Zeeland school board meets tonight to discuss T-shirts
T-shirts are likely to be the primary topic of conversation at tonight's school board meeting at Zeeland High School in Zeeland, Mich.
School officials in this western Michigan community recently suspended 18-year-old junior Eric VanHoven on two occasions over his refusal to take off T-shirts bearing the band names “Korn” and “Tool.”
The shirts in question were imprinted only with the names of the bands. But school officials suspended VanHoven after going onto the Internet to read lyrics of some of the songs recorded by the groups.

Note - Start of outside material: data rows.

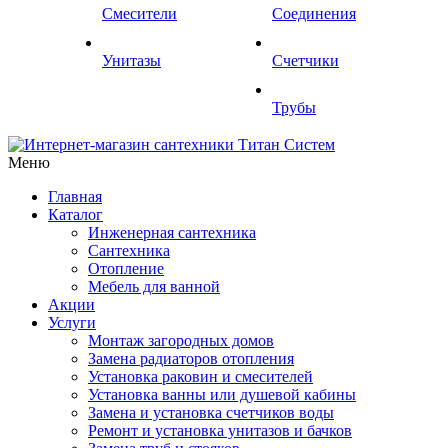
Смесители
Соединения
Унитазы
Счетчики
Трубы
Меню
Главная
Каталог
Инженерная сантехника
Сантехника
Отопление
Мебель для ванной
Акции
Услуги
Монтаж загородных домов
Замена радиаторов отопления
Установка раковин и смесителей
Установка ванны или душевой кабины
Замена и установка счетчиков воды
Ремонт и установка унитазов и бачков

VanHoven's attorney Kary Love said that his client's First Amendment right to free expression was violated by school officials. “We're clearly talking about protected expression here. His wearing of the shirts was completely nondisruptive,” said Love, who has been active in other First Amendment cases.

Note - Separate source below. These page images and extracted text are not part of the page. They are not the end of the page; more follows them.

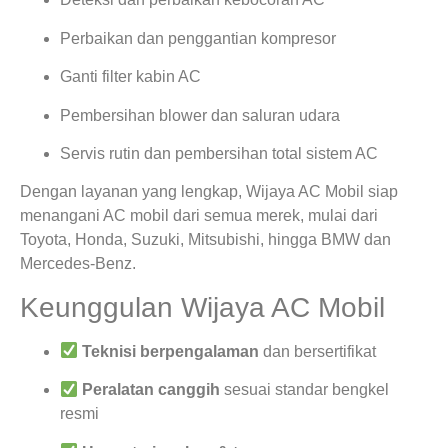
Perbaikan dan penggantian kompresor
Ganti filter kabin AC
Pembersihan blower dan saluran udara
Servis rutin dan pembersihan total sistem AC
Dengan layanan yang lengkap, Wijaya AC Mobil siap
menangani AC mobil dari semua merek, mulai dari
Toyota, Honda, Suzuki, Mitsubishi, hingga BMW dan
Mercedes-Benz.
Keunggulan Wijaya AC Mobil
Teknisi berpengalaman
dan bersertifikat
Peralatan canggih
sesuai standar bengkel
resmi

Love plans to read an open letter to the school board tonight. The text of the letter notes that:
“After 228 years the struggle for free speech in America continues. On March 5, 1770, the Boston Massacre followed demonstrations over the Stamp Act, which required government approval of printed materials. On March 5, 1998, 228 years later, the Zeeland High School T-Shirt Massacre occurred as Eric VanHoven was suspended for wearing a T-shirt containing the single word 'Korn.' This was not a very fitting commemoration of the tragic episode … that set America on the road to freedom from government censorship. …

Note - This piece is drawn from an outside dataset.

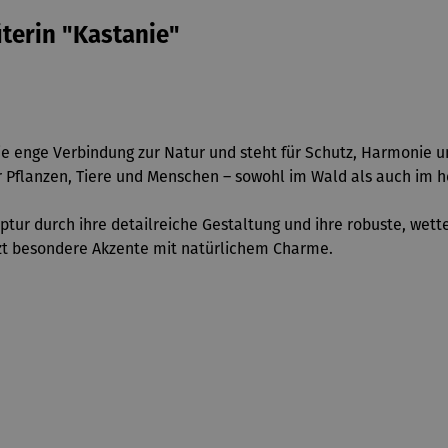
terin "Kastanie"
e enge Verbindung zur Natur und steht für Schutz, Harmonie un
 Pflanzen, Tiere und Menschen – sowohl im Wald als auch im h
ptur durch ihre detailreiche Gestaltung und ihre robuste, wett
tzt besondere Akzente mit natürlichem Charme.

“Right now students can be suspended for a single, nonobscene word: 'Tool' or 'Korn' or any word government bureaucrats search the Internet to find that allegedly implies obscenity, etc., in their unfettered judgment. … If freedom of speech doesn't protect the right to display one word, what is left? The freedom to display a blank shirt? America surely stands for greater free speech than this.”
Love's letter concludes: “I ask each of you, as parents whose children deserve the legacy of liberty, and as citizens who love America and its great charter of freedom, the Bill of Rights, to support the spirit of freedom and to end the Zeeland High School T-shirt Massacre.
A call placed to school officials was not returned.